The fundamental problem in Tibet in regard to human rights abuses and restrictions on human freedom is the Chinese government‘s lack of implementation and abuse of Laws. It becomes clear that the strength of the rule of law, in which lies its universal relevance and application, is non-existent. ―All too often these laws are not honoured, all too often; domestic laws are subverted to provide a cloak of legitimacy for breaches of fundamental human rights, or infringements on civil liberties‖ said UN Secretary-General Mr. Kofi Annan on the occasion of Human Rights Day, 10 December 2002.

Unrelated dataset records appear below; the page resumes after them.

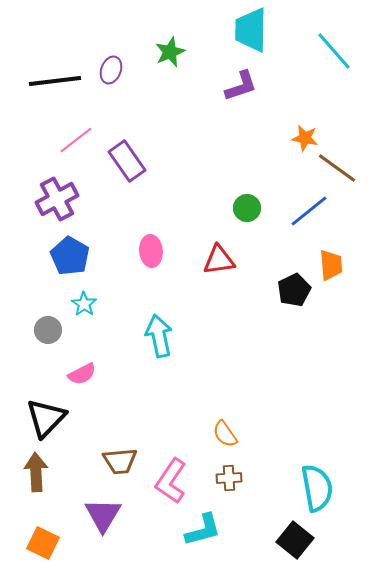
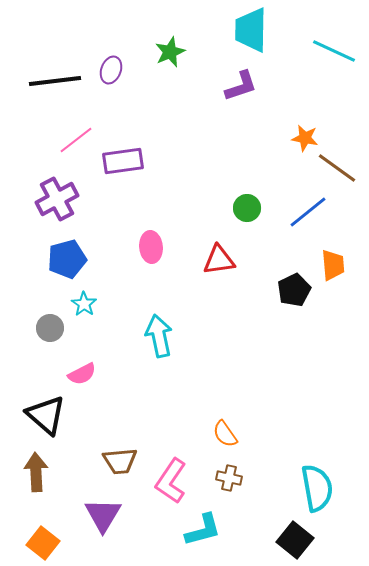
cyan line: rotated 24 degrees counterclockwise
purple rectangle: moved 4 px left; rotated 63 degrees counterclockwise
blue line: moved 1 px left, 1 px down
pink ellipse: moved 4 px up
blue pentagon: moved 3 px left, 3 px down; rotated 27 degrees clockwise
orange trapezoid: moved 2 px right
gray circle: moved 2 px right, 2 px up
black triangle: moved 3 px up; rotated 33 degrees counterclockwise
brown cross: rotated 15 degrees clockwise
orange square: rotated 12 degrees clockwise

Aware of its rising global status, China is today obsessed with presenting a clean image to the world. Its increasingly prominent international profile was symbolised in 2001 by its entry into the World Trade Organisation and Beijing‘s successful bid to host the 2008 Olympics. Yet the communist administration remains an international bete noire for its violation of human rights and is facing huge opposition from various rights groups, western countries and donors against giving aid to China. International attention to its policies on Tibet is a continuing thorn in China‘s global image.

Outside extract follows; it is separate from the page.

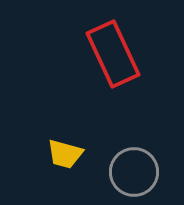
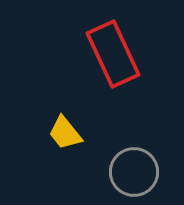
yellow trapezoid: moved 21 px up; rotated 36 degrees clockwise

However, TCHRD sees change in China as inevitable, and with that there is hope for a peaceful solution to the Tibet issue. Noting resolutions adopted on Tibet in particular the Tibet Policy Act of the US Congress, signed into United States Public Law 107-228 by President George Bush on 31 September 2002, TCHRD calls upon the international community to maintain the pressure on the PRC until signs of real improvement in human rights are seen on the ground. China must adhere to international standards of human rights both for its own citizens and the people of Tibet.

Xu Wenli, a prominent Chinese dissident freed in late December 2002, said, “There is a strong awakening of consciousness within Chinese society towards democracy, freedom and human rights”.